34 785 Wijziging van enkele Belastingwetten en enige andere wetten (Belastingplan 2018)

34 786 Wijziging van enkele Belastingwetten en enige andere wetten (Overige fiscale maatregelen 2018)

34 787 Wijziging van de Wet op de omzetbelasting 1968 en enkele andere wetten (Wet afschaffing van de btw-landbouwregeling)

34 788 Wijziging van de Wet op de dividendbelasting 1965, de Wet op de vennootschapsbelasting 1969 en enige andere wetten in verband met de introductie van een inhoudingsplicht voor houdstercoöperaties, de uitbreiding van de inhoudingsvrijstelling in de dividendbelasting en wijziging van enkele antimisbruikbepalingen in de dividendbelasting en vennootschapsbelasting (Wet inhoudingsplicht houdstercoöperatie en uitbreiding inhoudingsvrijstelling)

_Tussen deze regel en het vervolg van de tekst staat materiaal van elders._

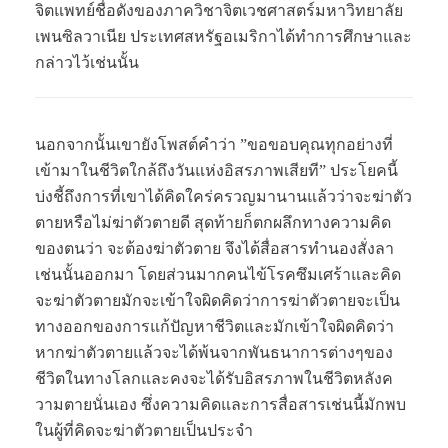
จิตแพทย์ชื่อดังของภาควิชาจิตเวชศาสตร์มหาวิทยาลัย
เพนซิลวาเนีย ประเทศสหรัฐอเมริกาได้ทำการศึกษาและ
กล่าวไว้เช่นนั้น
นอกจากนั้นเขายังโพสต์คำว่า ”ขอขอบคุณทุกอย่างที่
เข้ามาในชีวิตใกล้ถึงวันแห่งอิสรภาพเสียที” ประโยคนี้
บ่งชี้ถึงการที่เขาได้คิดใคร่ครวญมานานแล้วว่าจะฆ่าตัว
ตายหรือไม่ฆ่าตัวตายดี สุดท้ายก็ตกผลึกทางความคิด
ของตนว่า จะต้องฆ่าตัวตาย จึงได้สื่อสารทำนองสั่งลา
เช่นนั้นออกมา โดยส่วนมากคนไข้โรคซึมเศร้าและคิด
จะฆ่าตัวตายมักจะเข้าใจผิดคิดว่าการฆ่าตัวตายจะเป็น
ทางออกของการแก้ปัญหาชีวิตและมักเข้าใจผิดคิดว่า
หากฆ่าตัวตายแล้วจะได้พ้นจากพันธนาการต่างๆของ
ชีวิตในทางโลกและคงจะได้รับอิสรภาพในชีวิตหลังค
วามตายนั่นเอง ซึ่งความคิดและการสื่อสารเช่นนี้มักพบ
ในผู้ที่คิดจะฆ่าตัวตายเป็นประจำ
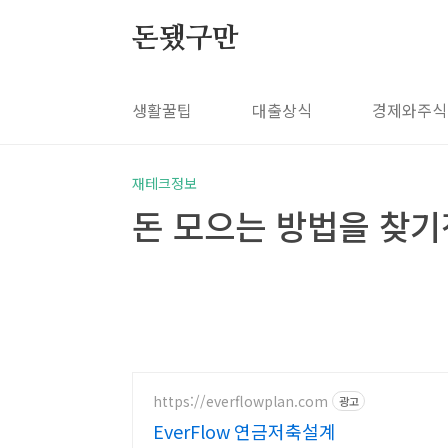
본문 바로가기
돈됐구만
생활꿀팁
대출상식
경제와주식
재테크정보
돈 모으는 방법을 찾기
https://everflowplan.com
광고
EverFlow 연금저축설계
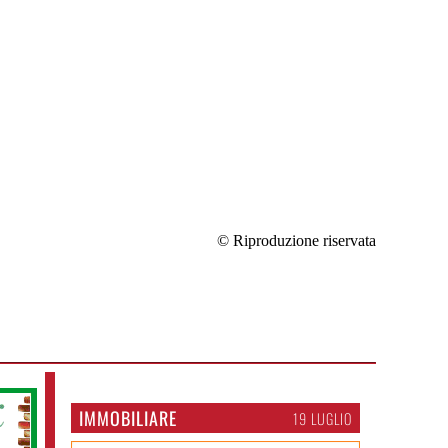
© Riproduzione riservata
IMMOBILIARE
19 LUGLIO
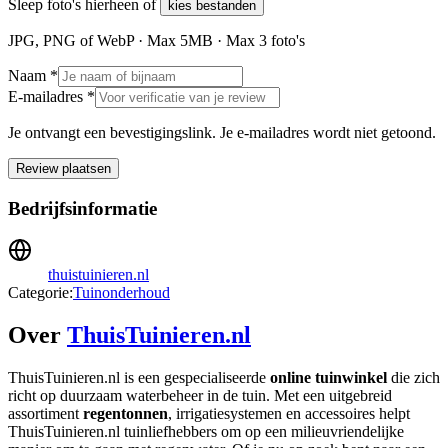
Sleep foto's hierheen of
kies bestanden
JPG, PNG of WebP · Max
5
MB · Max
3
foto's
Naam *
E-mailadres *
Je ontvangt een bevestigingslink. Je e-mailadres wordt niet getoond.
Review plaatsen
Bedrijfsinformatie
thuistuinieren.nl
Categorie:
Tuinonderhoud
Over
ThuisTuinieren.nl
ThuisTuinieren.nl is een gespecialiseerde
online tuinwinkel
die zich
richt op duurzaam waterbeheer in de tuin. Met een uitgebreid
assortiment
regentonnen
, irrigatiesystemen en accessoires helpt
ThuisTuinieren.nl tuinliefhebbers om op een milieuvriendelijke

34 819 Wijziging van de Wet inkomstenbelasting 2001 tot het geleidelijk uitfaseren van de aftrek wegens geen of geringe eigenwoningschuld

E1 BRIEF VAN DE STAATSSECRETARIS VAN FINANCIËN

Aan de Voorzitter van de Eerste Kamer der Staten-Generaal

Den Haag, 15 december 2017

Tijdens de plenaire vergadering van 12 december jongstleden heb ik toegezegd om een drietal door de heer Van de Ven gestelde vragen in het kader van het wetsvoorstel Wet inhoudingsplicht houdstercoöperatie en uitbreiding inhoudingsvrijstelling schriftelijk te beantwoorden. Tevens heeft de Minister van Financiën tijdens dezelfde vergadering op verzoek van de heer Van Rij toegezegd om de op 14 november jongstleden aan de Tweede Kamer toegestuurde informatie over voorbeelden van niet-verrekenbare bronbelasting2 alsnog ook aan uw Kamer toe te sturen. In deze brief geef ik gevolg aan deze twee toezeggingen.

1. Wet inhoudingsplicht houdstercoöperatie en uitbreiding inhoudingsvrijstelling

De heer Van de Ven vraagt of een in het land van vestiging vrijgesteld pensioenfonds als «inwoner» kwalificeert voor de toepassing van de nieuwe inhoudingsvrijstelling. Tevens vraagt de heer Van de Ven hoe het kabinet voornemens is het uitvoeringsbeleid van de Belastingdienst met betrekking tot de regeling voor teruggaaf van dividendbelasting voor niet in Nederland gevestigde pensioenfondsen te continueren.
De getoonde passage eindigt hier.